Sales Careers Background
Sales is a complex and diverse field. It involves the selling of all types of physical goods, such as automobile parts, pharmaceuticals, clothing, health care products, books, and food, as well as services, such as automobile repair or rug cleaning.
The selling of physical goods usually requires both a wholesaler and a retailer. The wholesaler is a go between, or person in the middle, between producers of merchandise and retail stores. The wholesaler buys goods in large quantities directly from producers, stores the goods in warehouses, takes orders from buyers (typically retail stores), and arranges for delivery of the merchandise.
The retail field consists of supermarkets, department stores, chain stores, specialty stores, variety stores, franchise stores, mail-order houses, and door-to-door sellers. Retail stores buy their goods from wholesalers, stock the goods, and resell them to individual consumers in small quantities. Retailers must know their customers’ needs and wants, and they must also advertise and attractively display the goods they sell.
Until a little more than a century ago, the buying and selling of merchandise was relatively uncomplicated. Industrial concerns usually acquired or purchased local components for the goods they produced. Retail store owners periodically would travel to major seaports and manufacturing centers to purchase products for later resale. Retail stores generally could be divided into two kinds: small shops specializing in one type of merchandise and general stores featuring a great variety of goods. In addition, itinerant peddlers served customers in outlying areas by selling goods from house to house.
The earliest wholesalers in the United States probably were the ship chandlers, or suppliers, in New England who assembled goods required by merchant and military ships. Ship owners found that a centralized supply source enabled them to equip vessels quickly. With the introduction of mass production and mass marketing techniques in the 19th century, wholesaling became a vital component of the buying and selling process. Individual manufacturers found they could sell more efficiently through the use of a wholesaler. Retail buyers found it more convenient to deal with a few sources of supply rather than hundreds of organizations.
In the 1850s and 1860s, U.S. retailing experienced immense growth. Chain organizations such as the Great Atlantic & Pacific Tea Company were established. Such firms as Macy’s and Marshall Field’s grew into sizable department stores. The introduction of low postal rates gave rise to large mail-order firms, such as Montgomery Ward and Sears & Roebuck. F. W. Woolworth organized another familiar type of retailing, the five-and-ten-cent store, better known today as the variety store.
Following World War I, self-service was introduced in the clothing and accessories fields and in the grocery business. In self-service stores, the merchandise and displays, rather than salespeople, were used to induce customers to buy. Horse-drawn streetcars and, later, electrified streetcars brought people to central locations in cities to do their shopping.
The movement of people to the suburbs in the 1950s and 1960s stimulated the creation of a new type of merchandising, the one-stop shopping center, smaller than but similar to today’s malls, where all types of merchandise were located in an easily accessible area. Ample parking space generally was available. At the same time, some large department stores, specialty stores, and mass merchandisers, aware that suburban customers no longer made frequent shopping trips to the city, established branch stores in the suburbs.

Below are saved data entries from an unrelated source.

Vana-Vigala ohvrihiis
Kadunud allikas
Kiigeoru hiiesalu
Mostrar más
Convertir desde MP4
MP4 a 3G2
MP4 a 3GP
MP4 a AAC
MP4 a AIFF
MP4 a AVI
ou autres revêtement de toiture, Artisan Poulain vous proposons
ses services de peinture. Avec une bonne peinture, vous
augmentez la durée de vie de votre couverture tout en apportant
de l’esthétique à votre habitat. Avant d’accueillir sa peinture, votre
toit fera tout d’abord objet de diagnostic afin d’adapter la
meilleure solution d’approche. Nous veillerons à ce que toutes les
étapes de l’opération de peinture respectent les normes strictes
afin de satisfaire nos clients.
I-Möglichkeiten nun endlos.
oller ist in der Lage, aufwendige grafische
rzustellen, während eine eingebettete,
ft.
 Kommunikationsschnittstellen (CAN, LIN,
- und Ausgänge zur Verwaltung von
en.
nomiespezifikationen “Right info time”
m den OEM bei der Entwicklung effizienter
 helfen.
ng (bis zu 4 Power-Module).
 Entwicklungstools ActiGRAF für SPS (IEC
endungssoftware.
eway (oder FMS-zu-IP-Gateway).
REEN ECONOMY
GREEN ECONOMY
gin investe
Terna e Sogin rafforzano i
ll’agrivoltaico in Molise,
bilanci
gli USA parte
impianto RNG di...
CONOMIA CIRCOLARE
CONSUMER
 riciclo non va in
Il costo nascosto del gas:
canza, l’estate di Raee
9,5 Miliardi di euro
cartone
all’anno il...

Today, one-stop shopping has been pushed to the extreme, with megamalls that include retail stores, food courts, and entertainment centers. Independent retailers in small cities and towns have been replaced by superstore chains that carry virtually every type of merchandise from groceries to clothing, hardware to DVDs, all under one roof.
In the past few decades manufacturing of products has declined and the service industry has increased. Printing, pest control, telecommunications, computer maintenance, lodging, and transportation are among a huge variety of services that employ sales forces. Originally, services sales were accomplished through individual contact with potential buyers. That method is still used today, along with direct mail, telephone, the Internet, and print and media advertising. Both product sales and services sales are closely connected with the advertising, printing, mailing, transportation, and broadcast industries.